─── Data for processing ───

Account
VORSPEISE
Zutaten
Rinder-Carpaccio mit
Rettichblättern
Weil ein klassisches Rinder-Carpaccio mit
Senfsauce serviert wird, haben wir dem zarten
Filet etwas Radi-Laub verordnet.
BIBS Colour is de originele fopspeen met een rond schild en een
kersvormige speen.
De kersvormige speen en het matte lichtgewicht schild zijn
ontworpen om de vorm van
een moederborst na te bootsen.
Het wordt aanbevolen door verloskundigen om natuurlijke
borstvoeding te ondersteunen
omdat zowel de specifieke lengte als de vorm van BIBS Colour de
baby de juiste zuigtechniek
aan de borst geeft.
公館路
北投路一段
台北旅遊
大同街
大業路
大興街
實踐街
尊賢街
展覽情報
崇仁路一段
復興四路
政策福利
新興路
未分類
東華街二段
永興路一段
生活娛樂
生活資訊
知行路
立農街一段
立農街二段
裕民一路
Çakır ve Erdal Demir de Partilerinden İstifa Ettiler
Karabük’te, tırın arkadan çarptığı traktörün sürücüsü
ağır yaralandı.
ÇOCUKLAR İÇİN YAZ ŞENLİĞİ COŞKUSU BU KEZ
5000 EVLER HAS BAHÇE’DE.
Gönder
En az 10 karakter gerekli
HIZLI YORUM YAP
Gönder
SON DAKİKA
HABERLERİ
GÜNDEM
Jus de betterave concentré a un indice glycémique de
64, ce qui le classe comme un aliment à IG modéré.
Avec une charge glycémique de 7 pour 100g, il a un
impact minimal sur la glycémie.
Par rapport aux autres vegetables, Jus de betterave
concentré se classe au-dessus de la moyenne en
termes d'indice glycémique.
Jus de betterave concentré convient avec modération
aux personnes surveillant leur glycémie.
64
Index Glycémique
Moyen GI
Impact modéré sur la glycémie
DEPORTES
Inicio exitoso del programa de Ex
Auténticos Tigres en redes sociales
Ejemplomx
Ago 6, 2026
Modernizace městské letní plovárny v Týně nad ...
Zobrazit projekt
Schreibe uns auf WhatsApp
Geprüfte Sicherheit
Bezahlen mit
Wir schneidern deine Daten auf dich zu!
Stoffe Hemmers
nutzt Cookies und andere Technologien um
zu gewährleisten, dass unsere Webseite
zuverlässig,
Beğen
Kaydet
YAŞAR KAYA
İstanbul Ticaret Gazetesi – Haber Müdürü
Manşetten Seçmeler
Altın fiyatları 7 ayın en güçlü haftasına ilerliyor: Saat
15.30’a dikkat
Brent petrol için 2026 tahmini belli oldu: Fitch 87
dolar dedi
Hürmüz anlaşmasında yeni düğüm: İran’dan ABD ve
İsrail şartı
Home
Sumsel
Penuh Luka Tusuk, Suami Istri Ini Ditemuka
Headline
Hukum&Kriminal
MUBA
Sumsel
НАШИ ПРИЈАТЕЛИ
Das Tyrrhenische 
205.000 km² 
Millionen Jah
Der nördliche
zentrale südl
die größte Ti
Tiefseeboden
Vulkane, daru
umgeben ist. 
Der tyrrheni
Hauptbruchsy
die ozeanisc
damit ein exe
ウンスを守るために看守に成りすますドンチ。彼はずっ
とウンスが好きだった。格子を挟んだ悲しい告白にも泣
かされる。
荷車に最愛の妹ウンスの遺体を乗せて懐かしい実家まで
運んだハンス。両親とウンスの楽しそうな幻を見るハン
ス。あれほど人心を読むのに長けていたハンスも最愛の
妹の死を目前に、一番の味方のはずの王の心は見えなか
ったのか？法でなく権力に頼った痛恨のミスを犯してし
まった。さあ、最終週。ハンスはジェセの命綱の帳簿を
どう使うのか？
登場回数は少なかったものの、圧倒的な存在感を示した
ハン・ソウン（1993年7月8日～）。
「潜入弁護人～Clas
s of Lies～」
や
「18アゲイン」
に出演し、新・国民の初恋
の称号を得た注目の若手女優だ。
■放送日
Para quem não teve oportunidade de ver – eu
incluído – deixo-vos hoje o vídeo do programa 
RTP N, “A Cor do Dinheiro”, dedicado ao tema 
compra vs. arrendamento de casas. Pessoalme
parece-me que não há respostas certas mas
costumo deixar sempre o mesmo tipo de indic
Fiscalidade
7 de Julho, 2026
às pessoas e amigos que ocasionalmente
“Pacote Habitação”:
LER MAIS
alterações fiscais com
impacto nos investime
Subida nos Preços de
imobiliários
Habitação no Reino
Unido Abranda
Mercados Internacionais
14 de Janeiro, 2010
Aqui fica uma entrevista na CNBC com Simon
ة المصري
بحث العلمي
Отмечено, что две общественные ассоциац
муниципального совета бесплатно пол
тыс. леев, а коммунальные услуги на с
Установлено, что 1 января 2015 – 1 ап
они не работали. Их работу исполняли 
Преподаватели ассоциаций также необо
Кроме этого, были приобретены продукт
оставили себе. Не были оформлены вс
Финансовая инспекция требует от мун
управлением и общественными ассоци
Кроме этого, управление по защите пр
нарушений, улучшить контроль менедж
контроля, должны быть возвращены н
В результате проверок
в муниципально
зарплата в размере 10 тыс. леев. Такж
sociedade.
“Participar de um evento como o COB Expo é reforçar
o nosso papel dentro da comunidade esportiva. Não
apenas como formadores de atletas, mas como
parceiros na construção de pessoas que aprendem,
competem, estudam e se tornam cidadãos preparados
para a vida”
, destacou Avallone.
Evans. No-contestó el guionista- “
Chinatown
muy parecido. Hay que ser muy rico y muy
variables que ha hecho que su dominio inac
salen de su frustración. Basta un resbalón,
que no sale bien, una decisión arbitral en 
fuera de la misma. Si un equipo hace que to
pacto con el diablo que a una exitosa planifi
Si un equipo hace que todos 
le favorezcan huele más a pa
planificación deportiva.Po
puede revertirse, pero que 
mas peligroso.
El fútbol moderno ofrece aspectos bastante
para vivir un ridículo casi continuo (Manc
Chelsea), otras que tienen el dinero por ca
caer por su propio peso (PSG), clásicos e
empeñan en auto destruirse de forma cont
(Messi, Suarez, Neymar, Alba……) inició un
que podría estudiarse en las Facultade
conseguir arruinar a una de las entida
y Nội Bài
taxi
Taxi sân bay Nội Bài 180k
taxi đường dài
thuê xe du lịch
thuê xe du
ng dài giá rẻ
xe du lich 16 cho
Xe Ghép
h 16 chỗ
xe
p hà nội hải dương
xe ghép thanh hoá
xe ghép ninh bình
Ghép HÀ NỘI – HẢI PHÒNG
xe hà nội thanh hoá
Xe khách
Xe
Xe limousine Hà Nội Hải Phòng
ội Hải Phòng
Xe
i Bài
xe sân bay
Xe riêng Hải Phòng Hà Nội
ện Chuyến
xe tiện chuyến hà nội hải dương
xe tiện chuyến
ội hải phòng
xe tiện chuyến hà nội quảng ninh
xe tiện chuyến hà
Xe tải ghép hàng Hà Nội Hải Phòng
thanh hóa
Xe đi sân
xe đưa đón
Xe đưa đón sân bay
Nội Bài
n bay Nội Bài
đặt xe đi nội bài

───

### The problem
Report all lines above with "Carpaccio".

### Response to this task
Rinder-Carpaccio mit
Weil ein klassisches Rinder-Carpaccio mit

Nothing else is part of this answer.